From Open Science to AI: Benchmarking LLMs on Reproducibility, Robustness, and Replication

Written by Center for Open Science | Oct 31, 2025 5:36:35 PM

At the Center for Open Science (COS), our work is about making research more transparent, rigorous, and verifiable. As AI tools enter the research workflow, we need evidence about what they actually contribute to scientific credibility. With support from Open Philanthropy, and in collaboration with researchers at the Pennsylvania State University, Old Dominion University, and the University of Notre Dame, we are building benchmarks to test whether large language model (LLM)–based systems can effectively evaluate, replicate, and conduct scientific research.

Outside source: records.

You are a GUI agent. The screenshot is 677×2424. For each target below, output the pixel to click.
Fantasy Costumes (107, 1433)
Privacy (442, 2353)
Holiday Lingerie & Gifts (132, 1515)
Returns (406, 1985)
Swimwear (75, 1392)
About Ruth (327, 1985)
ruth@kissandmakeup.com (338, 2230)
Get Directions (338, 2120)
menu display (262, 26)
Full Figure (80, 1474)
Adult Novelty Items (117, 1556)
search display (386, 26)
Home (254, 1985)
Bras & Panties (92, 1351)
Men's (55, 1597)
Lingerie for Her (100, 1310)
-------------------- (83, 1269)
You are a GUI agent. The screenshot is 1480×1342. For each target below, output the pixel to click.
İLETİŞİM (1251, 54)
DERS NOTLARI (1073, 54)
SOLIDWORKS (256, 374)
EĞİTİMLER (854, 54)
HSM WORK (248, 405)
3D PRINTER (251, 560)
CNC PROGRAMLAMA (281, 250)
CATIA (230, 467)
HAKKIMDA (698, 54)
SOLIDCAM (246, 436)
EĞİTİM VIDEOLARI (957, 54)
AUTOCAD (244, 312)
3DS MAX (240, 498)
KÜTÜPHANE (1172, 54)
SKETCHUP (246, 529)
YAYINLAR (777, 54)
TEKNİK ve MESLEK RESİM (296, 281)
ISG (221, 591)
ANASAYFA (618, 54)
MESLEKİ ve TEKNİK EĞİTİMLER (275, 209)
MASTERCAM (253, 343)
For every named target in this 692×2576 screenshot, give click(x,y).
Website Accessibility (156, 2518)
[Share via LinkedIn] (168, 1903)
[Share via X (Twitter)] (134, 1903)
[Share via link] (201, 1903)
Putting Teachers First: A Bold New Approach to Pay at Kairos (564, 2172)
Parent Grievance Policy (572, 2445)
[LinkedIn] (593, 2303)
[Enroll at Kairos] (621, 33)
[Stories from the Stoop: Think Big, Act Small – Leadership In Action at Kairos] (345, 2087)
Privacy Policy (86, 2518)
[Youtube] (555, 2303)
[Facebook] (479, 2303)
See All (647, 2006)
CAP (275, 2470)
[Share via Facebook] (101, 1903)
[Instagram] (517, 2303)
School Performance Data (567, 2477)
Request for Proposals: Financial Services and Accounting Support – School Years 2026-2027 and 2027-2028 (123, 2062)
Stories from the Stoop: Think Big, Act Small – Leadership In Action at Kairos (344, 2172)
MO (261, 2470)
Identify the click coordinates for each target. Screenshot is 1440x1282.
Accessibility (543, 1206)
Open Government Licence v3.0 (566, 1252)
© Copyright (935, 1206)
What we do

In this project, we will evaluate these LLM-based systems on consequential, real-world scientific tasks and compare their judgments to human baselines. Open Philanthropy’s support enables us to translate those results into rigorous, transparent standards for evaluating LLM performance in research workflows, advancing both AI safety and open science practice.

Our current benchmark effort focuses on replication as a central test of whether LLMs can confirm findings in new studies with different data, anticipating outcomes not yet observed. This work builds directly on COS's Defense Advanced Research Projects Agency (DARPA)-funded Systematizing Confidence in Open Research and Evidence (SCORE) project—which established methodologies for assessing research credibility. We are extending that framework to systematically test AI agents in scientific research contexts, evaluating their performance on reproducibility (obtaining results with the same data and analysis) and robustness (whether results hold under reasonable analytical variations) as well. These assessments mirror the daily challenges researchers face in evaluating the credibility of scientific work.

To establish a human baseline, expert teams will assess a subset of research papers, while LLM agents will evaluate the full sample. The teams of human evaluators will be blind to which studies are used for replication, robustness, and reproducibility tests conducted by other researchers. By benchmarking LLMs in this way, COS and our collaboration partners aim to advance understanding of both large language models' capabilities and the assessment of scientific research reliability.